# Generalized Linear Models

We have devoted a great deal of attention to the linear model:

$$Y \sim \mathcal{N}(x \cdot \beta, \sigma^2)$$

In lecture we also learned about logistic regression, which can be framed in the following form:

$$
\begin{align*}
Y \sim \textrm{Bernoulli}(p)\\
\log\left( \frac{1-p}{p}\right) = x \cdot \beta
\end{align*} 
$$

Note that in this case $\mathbb{E}(Y|x) = p$.

We can see that in both cases, some function of the conditional outcome means is a linear function of the predictor variables, i.e.

$$
g\left(\mathbb{E}(Y|x)\right) = x \cdot \beta
$$

We also make an assumption on how $(Y|x)$ is distributed:  normal in one case, Bernoulli in the other.  In both cases, these distributions are part of what are known as *exponential families*.  These families of distributions include most of the named distributions you are probably familiar with.  We will see that the maximum likelihood estimation of the parameters is particularly nice for these distributions as well.



### Natural Exponential Families

Let $h:\mathbb{R}^2 \to [0,\infty)$.  The **natural exponential family** of distributions associated with $h$ is a collection of distributions parameterized by two real numbers $\theta$ and $\phi$.  The probability density function of the distribution $y_{\theta, \phi}$ is

$$
f_Y(y;\theta) = \exp\left(y\theta - A(\theta)\right)h(y)
$$

where $A(\theta)$ is chosen to make the integral with respect to $y$ equal to $1$:

$$
\begin{align*}
1 &= \int_{-\infty}^{\infty} \exp\left( y\theta - A(\theta)\right)h(y) \mathop{dy}\\
\exp\left(A(\theta)\right) &= \int_{-\infty}^{\infty} \exp\left( y\theta\right)h(y) \mathop{dy}\\
A(\theta) &= \log \int_{-\infty}^{\infty} \exp\left(y\theta\right)h(y) \mathop{dy}\\
\end{align*}
$$

Some terminology:

* We call $\theta$ the *natural parameter*.
* We call $h(y)$ the base density. 
* We call $A$ the *cumulant function* or *log-partition function*.

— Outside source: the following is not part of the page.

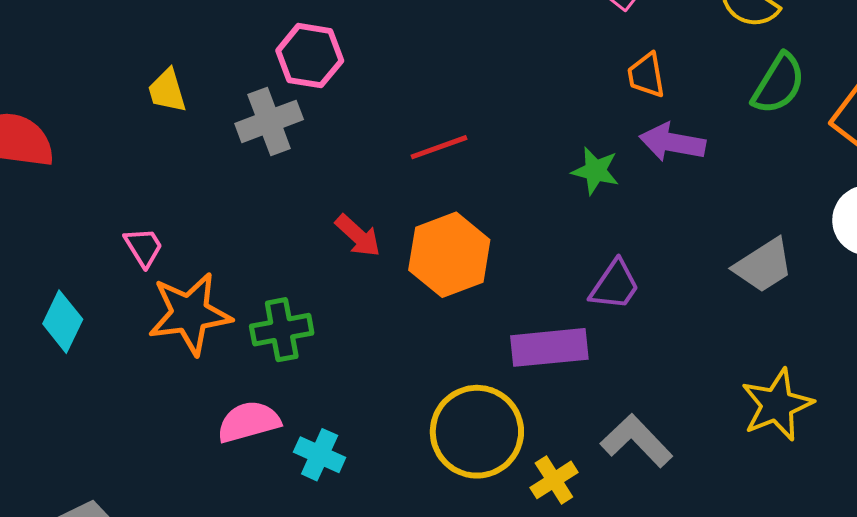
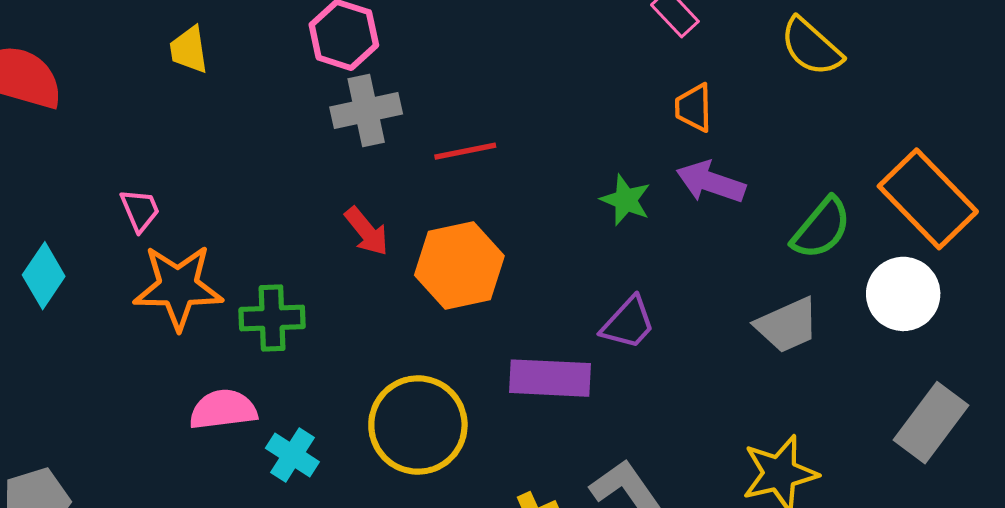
green semicircle: (779, 84) -> (821, 228), moved
gray cross: (269, 121) -> (366, 110), moved
yellow circle: (477, 432) -> (418, 425), moved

Note:  We are sacrificing some generality for the sake of clarity here.  More generally, an exponential family of distributions has the form 

$$
f_Y(y ; \theta) = \exp(T(y) \cdot \eta(\theta) - A(\theta)) h(y)
$$

where $\theta \in \mathbb{R}^s$, $\eta: \mathbb{R}^s \to \mathbb{R}^d$ and $T:\mathbb{R} \to \mathbb{R}^d$. 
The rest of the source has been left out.